The transient hot wire method is a very popular, accurate and precise technique to measure the thermal conductivity of gases, liquids, solids, nanofluids and refrigerants in a wide temperature and pressure range. The technique is based on recording the transient temperature rise of a thin vertical metal wire with infinite length when a step voltage is applied to it. The wire is immersed in a fluid and can act both as an electrical heating element and a resistance thermometer. The transient hot wire method has advantage over the other thermal conductivity methods, since there is a fully developed theory and there is no calibration or single-point calibration. Furthermore, because of the very small measuring time there is no convection present in the measurements and only the thermal conductivity of the fluid is measured with very high accuracy. The most of the transient hot wire sensors used in academia consist of two identical very thin wires with only difference in the length. Sensors using a single wire are used both in academia and industry with the advantage over the two-wire sensors in the ease of handling of the sensor and change of the wire. An ASTM standard is published for the measurements of engine coolants using a single-transient hot wire method.
History
200 years ago scientists were using a crude version of this method to make the first ever thermal conductivity measurements on gases.

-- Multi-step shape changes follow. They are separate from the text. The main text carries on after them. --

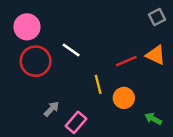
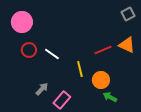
white line: (71, 50) -> (52, 54), moved
red circle: (36, 61) -> (29, 50), size x0.6
green arrow: (153, 119) -> (110, 97), moved

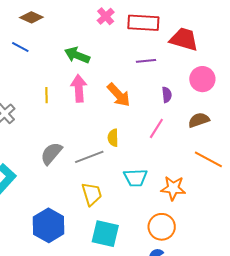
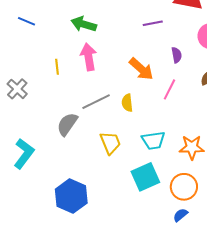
orange arrow: (119, 95) -> (141, 69), moved
gray line: (89, 157) -> (96, 102), moved
yellow trapezoid: (92, 194) -> (110, 143), moved
cyan square: (105, 234) -> (145, 177), moved, turned -32

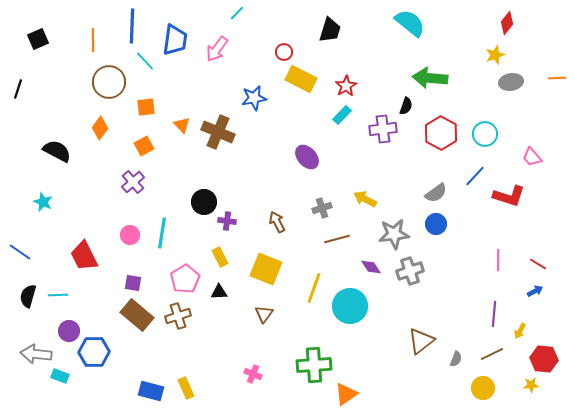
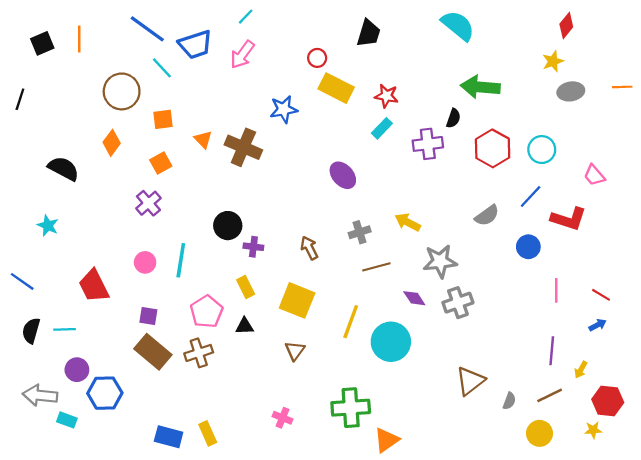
cyan line: (237, 13) -> (246, 17), moved
blue line: (132, 26) -> (147, 29), turned -56
orange line: (93, 40) -> (79, 39), moved
blue trapezoid: (175, 40) -> (195, 45), turned 64
red star: (346, 86) -> (386, 96), turned -30
blue circle: (436, 224) -> (528, 247), moved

1781 - Joseph Priestley attempts to measure the ability of different gases to conduct heat using the heated wire experiment.
1931 - Sven Pyk and Bertil Stalhaneproposed the first “transient” hot wire method for the measurement of thermal conductivity of solids and powders. Unlike previous methods, the one devised by Pyk and Stalhane used shorter measurement times due to the transient nature of the measurement.
1971 - J. W. Haarman who introduced the electronic Wheatstone bridge that is a common feature of other modern transient methods.
1976 - Healy et al. published a journal article detailing the theory of the transient hot wire, described by an ideal solution with appropriate corrections to address effects like convection, among others.